INSTRUCTIONS FOR THE TASK:
Look through the records below, and copy out every line that holds the string "PALACE".

= = = =

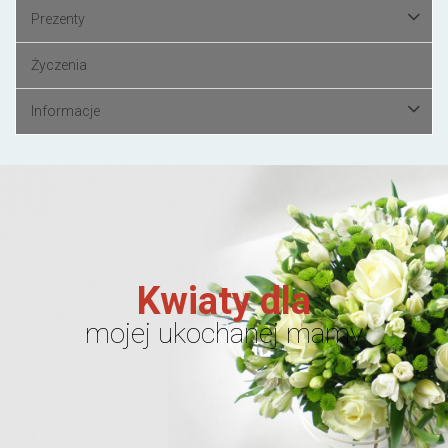
Prezenty
Życzenia
Informacje
Kwiaty dla
mojej ukochanej mamy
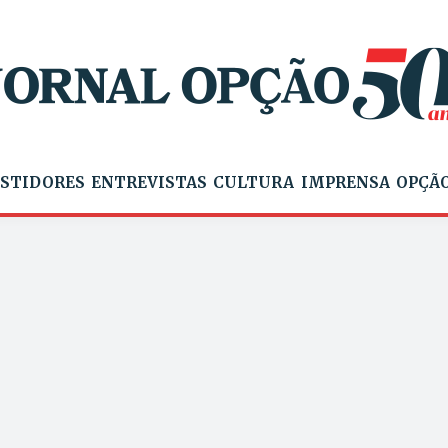
STIDORES
ENTREVISTAS
CULTURA
IMPRENSA
OPÇÃO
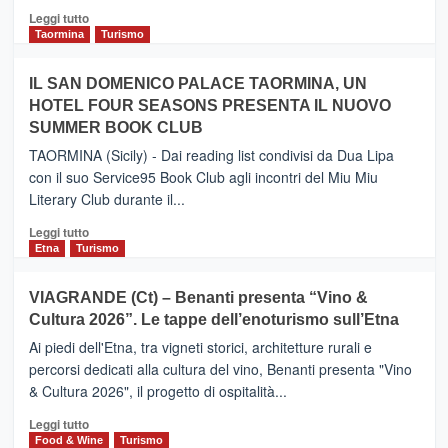
Catania
Leggi
Leggi tutto
e
di
Taormina
Turismo
Zanzibar
più
operato
su
IL SAN DOMENICO PALACE TAORMINA, UN
da
PIEDIMONTE
Neos
HOTEL FOUR SEASONS PRESENTA IL NUOVO
ETNEO
SUMMER BOOK CLUB
–
Meta
TAORMINA (Sicily) - Dai reading list condivisi da Dua Lipa
turistica
con il suo Service95 Book Club agli incontri del Miu Miu
privilegiata
Literary Club durante il...
secondo
i
Leggi
Leggi tutto
dati
di
Etna
Turismo
di
più
Airbnb.
su
VIAGRANDE (Ct) – Benanti presenta “Vino &
Anche
IL
la
Cultura 2026”. Le tappe dell’enoturismo sull’Etna
SAN
Valle
DOMENICO
Ai piedi dell'Etna, tra vigneti storici, architetture rurali e
Alcantara
PALACE
percorsi dedicati alla cultura del vino, Benanti presenta "Vino
nei
TAORMINA,
& Cultura 2026", il progetto di ospitalità...
primi
UN
posti
HOTEL
Leggi
Leggi tutto
nella
FOUR
di
Food & Wine
Turismo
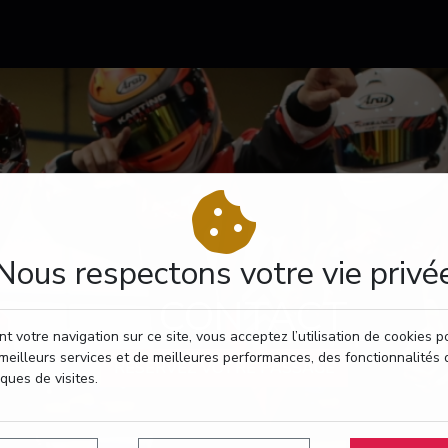
Nous respectons votre vie privé
CONTACT
t votre navigation sur ce site, vous acceptez l’utilisation de cookies 
meilleurs services et de meilleures performances, des fonctionnalités 
RÉSERVEZ VOTRE PASSAGE
iques de visites.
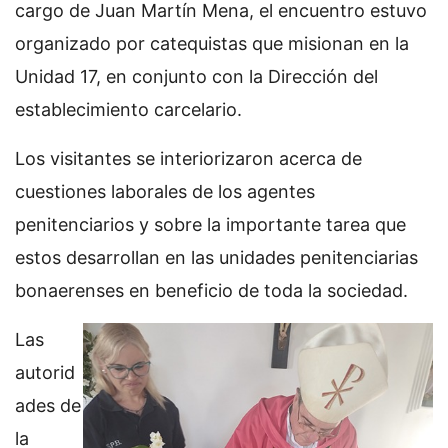
cargo de Juan Martín Mena, el encuentro estuvo
organizado por catequistas que misionan en la
Unidad 17, en conjunto con la Dirección del
establecimiento carcelario.
Los visitantes se interiorizaron acerca de
cuestiones laborales de los agentes
penitenciarios y sobre la importante tarea que
estos desarrollan en las unidades penitenciarias
bonaerenses en beneficio de toda la sociedad.
Las
autorid
ades de
la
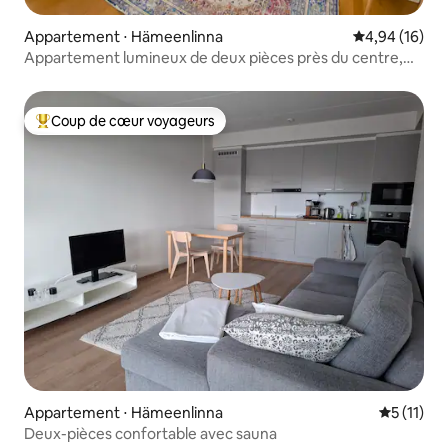
Appartement ⋅ Hämeenlinna
Évaluation mo
4,94 (16)
Appartement lumineux de deux pièces près du centre,
parking
Coup de cœur voyageurs
Coups de cœur voyageurs les plus appréciés
Appartement ⋅ Hämeenlinna
Évaluatio
5 (11)
Deux-pièces confortable avec sauna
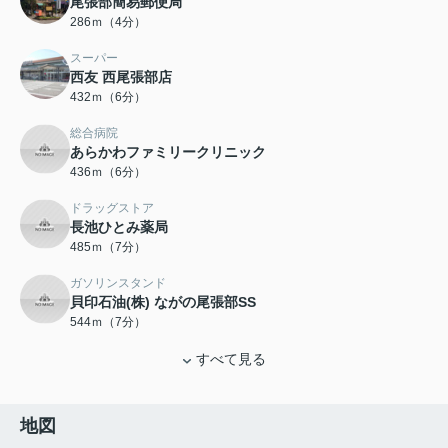
尾張部簡易郵便局
286ｍ（4分）
スーパー
西友 西尾張部店
432ｍ（6分）
総合病院
あらかわファミリークリニック
436ｍ（6分）
ドラッグストア
長池ひとみ薬局
485ｍ（7分）
ガソリンスタンド
貝印石油(株) ながの尾張部SS
544ｍ（7分）
すべて見る
地図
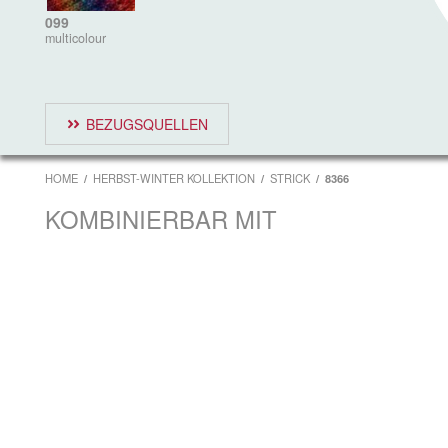
099
multicolour
BEZUGSQUELLEN
HOME
HERBST-WINTER KOLLEKTION
STRICK
8366
KOMBINIERBAR MIT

= = = =

EXERCISE RESULT:
IL SAN DOMENICO PALACE TAORMINA, UN
PALACE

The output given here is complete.